Blog

Data Quality in Production: dbt Tests, Great Expectations, and the Medallion Architecture

Ryan Kirsch · October 29, 2025 · 10 min read

Bad data does not crash your pipeline. It poisons your dashboards, erodes trust in your platform, and creates decisions built on fiction. After years of running quality checks on production pipelines at The Philadelphia Inquirer, I have strong opinions about which tools belong where, and why most teams test too late.

Why Data Quality Fails Silently

Software bugs are loud. A null pointer crashes the app, a broken API returns a 500, and someone gets paged. Data bugs are quiet. A dimension table silently drops 20 percent of its rows because a source system changed its export format. A revenue metric drifts by 8 percent because a currency field started arriving as cents instead of dollars.
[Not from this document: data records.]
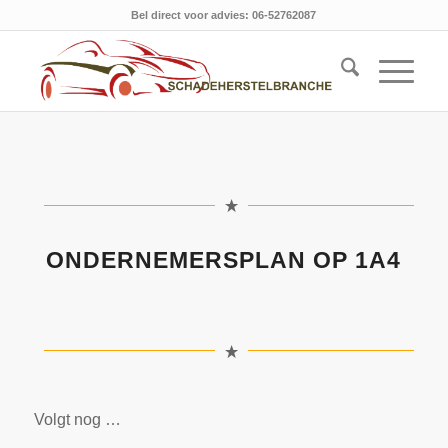
Bel direct voor advies: 06-52762087
ONDERNEMERSPLAN OP 1A4
Volgt nog …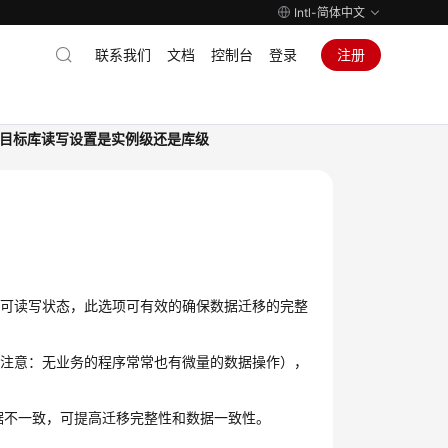
Intl-简体中文
联系我们
文档
控制台
登录
注册
目标库读写设置是实例级还是库级
复可读写状态，此选项可有效的确保数据迁移的完整
（注意：无业务的程序常常也有微量的数据操作），
。
据不一致，可提高迁移完整性和数据一致性。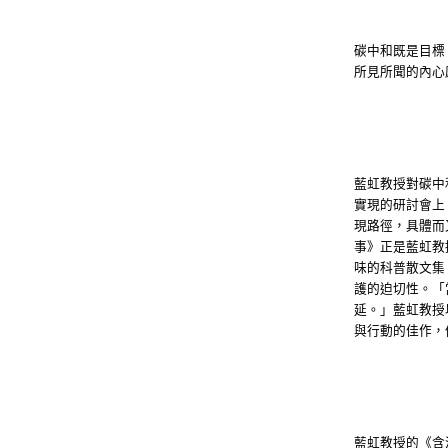
碳中和既是目標
所見所聞的內心
藍虹教授對碳中
實現的研討會上
現路徑，具體而
事》正是藍虹教
味的科普散文集
護的迫切性。「
延。」藍虹教授
與行動的佳作，
藍虹教授的《含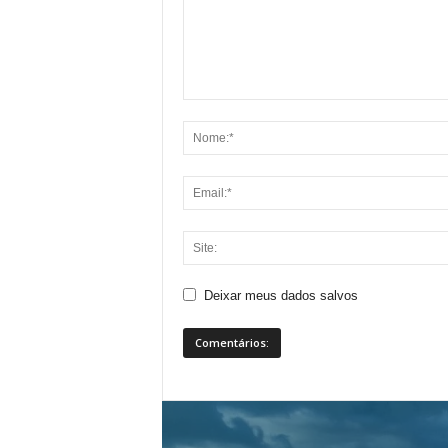
Deixar meus dados salvos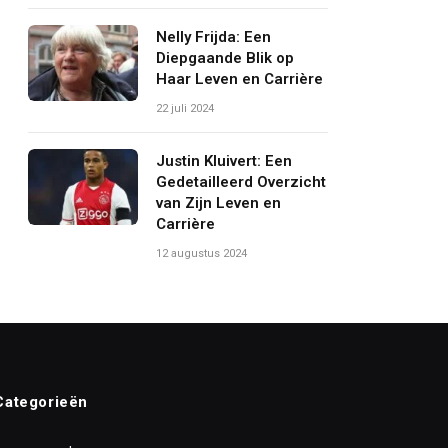
Nelly Frijda: Een
Diepgaande Blik op
Haar Leven en Carrière
22 juli 2024
Justin Kluivert: Een
Gedetailleerd Overzicht
van Zijn Leven en
Carrière
12 augustus 2024
Categorieën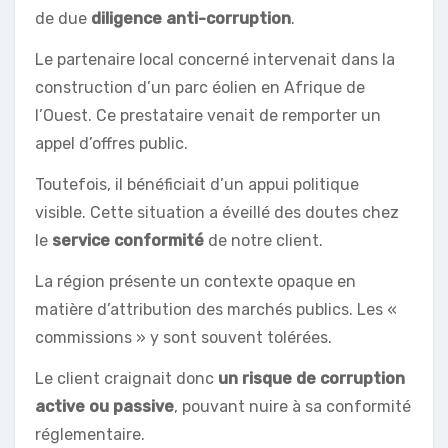
de due
diligence anti-corruption
.
Le partenaire local concerné intervenait dans la
construction d’un parc éolien en Afrique de
l’Ouest. Ce prestataire venait de remporter un
appel d’offres public.
Toutefois, il bénéficiait d’un appui politique
visible. Cette situation a éveillé des doutes chez
le
service
conformité
de notre client.
La région présente un contexte opaque en
matière d’attribution des marchés publics. Les «
commissions » y sont souvent tolérées.
Le client craignait donc
un risque de corruption
active ou passive
, pouvant nuire à sa conformité
réglementaire.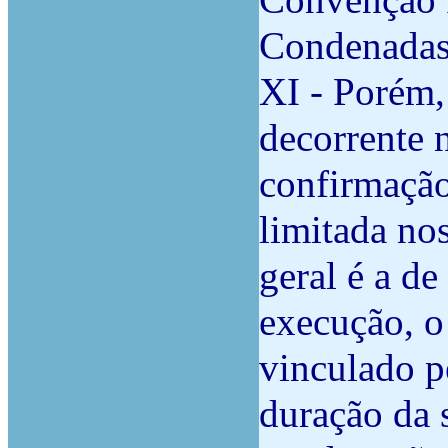
Convenção R
Condenadas
XI - Porém,
decorrente 
confirmação
limitada nos
geral é a d
execução, o
vinculado pe
duração da 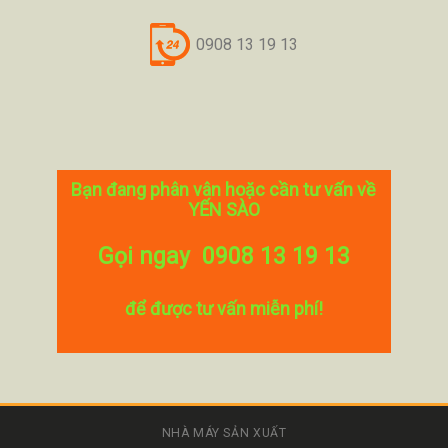
0908 13 19 13
Bạn đang phân vân hoặc cần tư vấn về
YẾN SÀO
Gọi ngay 0908 13 19 13
để được tư vấn miễn phí!
NHÀ MÁY SẢN XUẤT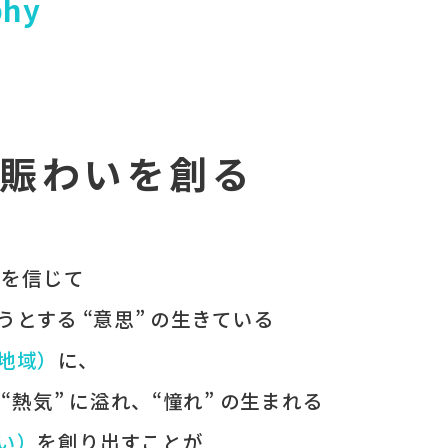
phy
賑わいを創る
 を​信じて
うとする​ “意思” の​生きている
（地域）
に、
、
“熱気” に​溢れ、
“憧れ” の​生まれる
わい）
を​創り出すことが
Nobody notices until an executive questions a dashboard in a board meeting.

The core problem is that most data pipelines are optimized for throughput, not correctness. They ingest, transform, and load without ever asking whether the data makes sense. When I joined the data platform team at the Inquirer, we had pipelines that ran green every day while serving stale Salesforce data to the subscriptions team. The DAG succeeded. The data was wrong. That gap between pipeline health and data health is where quality frameworks earn their keep.

The fix is not more monitoring dashboards. It is embedding quality checks directly into the pipeline so bad data fails fast, before it reaches a consumer. That means choosing the right tool for each layer and treating test failures like production incidents, not warnings to scroll past.
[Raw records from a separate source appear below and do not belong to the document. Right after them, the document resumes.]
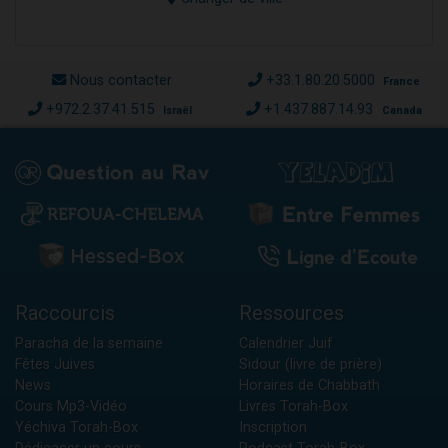
Nous contacter
+33.1.80.20.5000
France
+972.2.37.41.515
+1.437.887.14.93
Israël
Canada
Raccourcis
Ressources
Paracha de la semaine
Calendrier Juif
Fêtes Juives
Sidour (livre de prière)
News
Horaires de Chabbath
Cours Mp3-Vidéo
Livres Torah-Box
Yéchiva Torah-Box
Inscription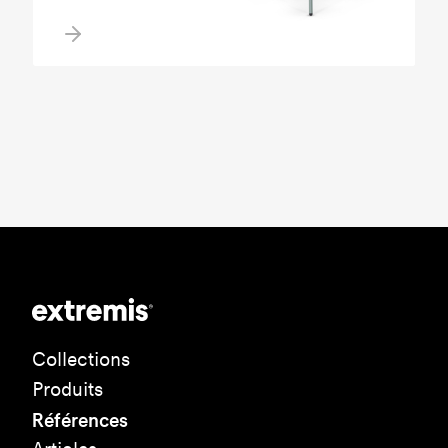
Collections
Produits
Références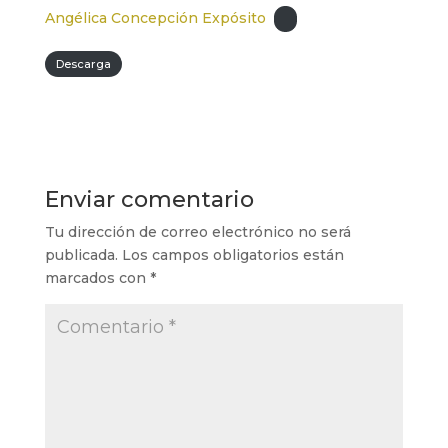
Angélica Concepción Expósito
Descarga
Enviar comentario
Tu dirección de correo electrónico no será
publicada.
Los campos obligatorios están
marcados con
*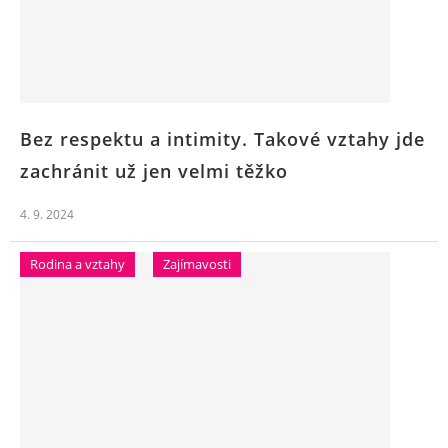
Bez respektu a intimity. Takové vztahy jde
zachránit už jen velmi těžko
4. 9. 2024
Rodina a vztahy
Zajímavosti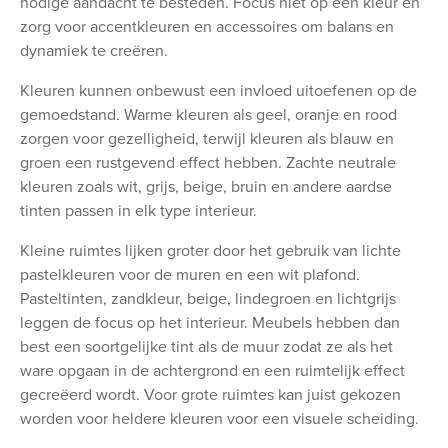
nodige aandacht te besteden. Focus niet op één kleur en
zorg voor accentkleuren en accessoires om balans en
dynamiek te creëren.
Kleuren kunnen onbewust een invloed uitoefenen op de
gemoedstand. Warme kleuren als geel, oranje en rood
zorgen voor gezelligheid, terwijl kleuren als blauw en
groen een rustgevend effect hebben. Zachte neutrale
kleuren zoals wit, grijs, beige, bruin en andere aardse
tinten passen in elk type interieur.
Kleine ruimtes lijken groter door het gebruik van lichte
pastelkleuren voor de muren en een wit plafond.
Pasteltinten, zandkleur, beige, lindegroen en lichtgrijs
leggen de focus op het interieur. Meubels hebben dan
best een soortgelijke tint als de muur zodat ze als het
ware opgaan in de achtergrond en een ruimtelijk effect
gecreëerd wordt. Voor grote ruimtes kan juist gekozen
worden voor heldere kleuren voor een visuele scheiding.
The Two Frameworks: dbt Tests vs. Great Expectations

The data quality space has plenty of tools, but two dominate production pipelines in practice: dbt tests and Great Expectations. They solve overlapping problems with different philosophies, and understanding when to reach for each one is the difference between a quality strategy and a checkbox exercise.

dbt Tests: Fast, Built-in, Business Logic First

dbt tests live next to your models and run as part of your build. That proximity is their greatest strength. The four built-in generic tests cover the majority of real-world failures: not_null, unique, accepted_values, and relationships. Add custom macros and packages like dbt-expectations, and you can encode complex business rules without leaving your dbt project.
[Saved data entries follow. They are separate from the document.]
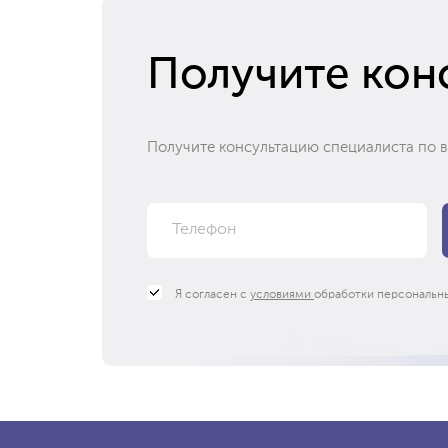
Получите кон
Получите консультацию специалиста по 
Я согласен с
условиями
обработки персональн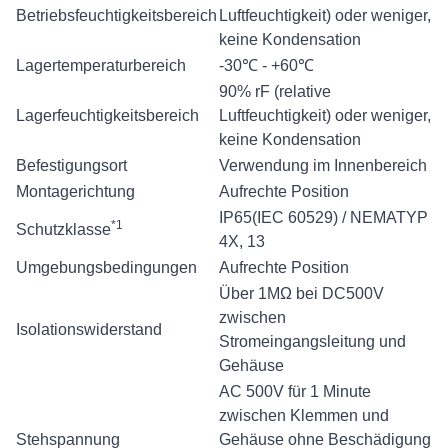
Betriebsfeuchtigkeitsbereich
Luftfeuchtigkeit) oder weniger,
keine Kondensation
Lagertemperaturbereich
-30℃ - +60℃
90% rF (relative
Lagerfeuchtigkeitsbereich
Luftfeuchtigkeit) oder weniger,
keine Kondensation
Befestigungsort
Verwendung im Innenbereich
Montagerichtung
Aufrechte Position
IP65(IEC 60529) / NEMATYP
*1
Schutzklasse
4X, 13
Umgebungsbedingungen
Aufrechte Position
Über 1MΩ bei DC500V
zwischen
Isolationswiderstand
Stromeingangsleitung und
Gehäuse
AC 500V für 1 Minute
zwischen Klemmen und
Stehspannung
Gehäuse ohne Beschädigung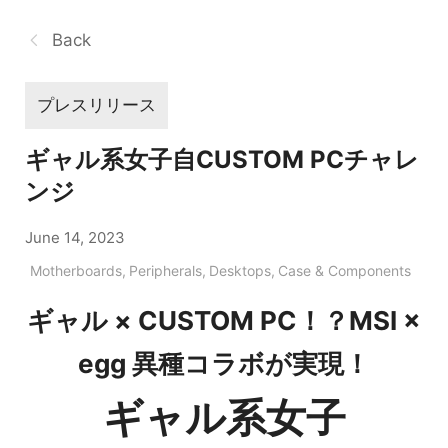
Back
プレスリリース
ギャル系女子自CUSTOM PCチャレ
ンジ
June 14, 2023
Motherboards
,
Peripherals
,
Desktops
,
Case & Components
ギャル × CUSTOM PC！？MSI ×
egg 異種コラボが実現！
ギャル系女子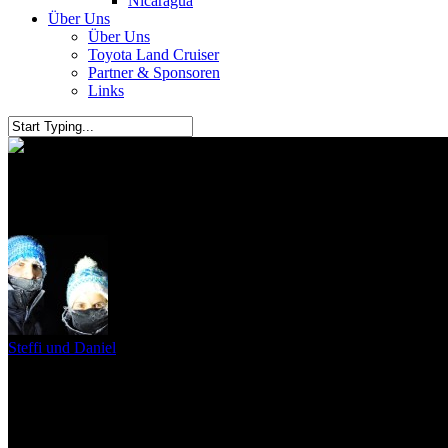
Nicaragua
Über Uns
Über Uns
Toyota Land Cruiser
Partner & Sponsoren
Links
Unser USA Roadtrip
Steffi und Daniel
5. Juli 2011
The key advantage is that dbt tests are declarative and version controlled alongside the models they validate. When a model changes, the test changes in the same PR. CI catches regressions before they land. There is no separate system to maintain, no additional orchestration to wire up, and no drift between what you test and what you ship.

version: 2

models:
  - name: mart_subscription_revenue
    description: "Gold-layer revenue model for subscription analytics"
    columns:
      - name: subscription_id
        tests:
          - not_null
          - unique
      - name: mrr_cents
        tests:
          - not_null
          - dbt_expectations.expect_column_values_to_be_between:
              min_value: 0
              max_value: 100000
              config:
                severity: error
      - name: plan_type
        tests:
          - accepted_values:
              values: ["monthly", "annual", "trial", "comp"]
      - name: user_id
        tests:
          - relationships:
              to: ref('dim_users')
              field: user_id

Where dbt tests fall short is on raw, external data. If you are ingesting files from a third-party vendor or pulling from an API you do not control, dbt tests run after the data is already in your warehouse. By that point, you have already paid the compute cost of loading and transforming bad data. For upstream validation, you need something that runs earlier.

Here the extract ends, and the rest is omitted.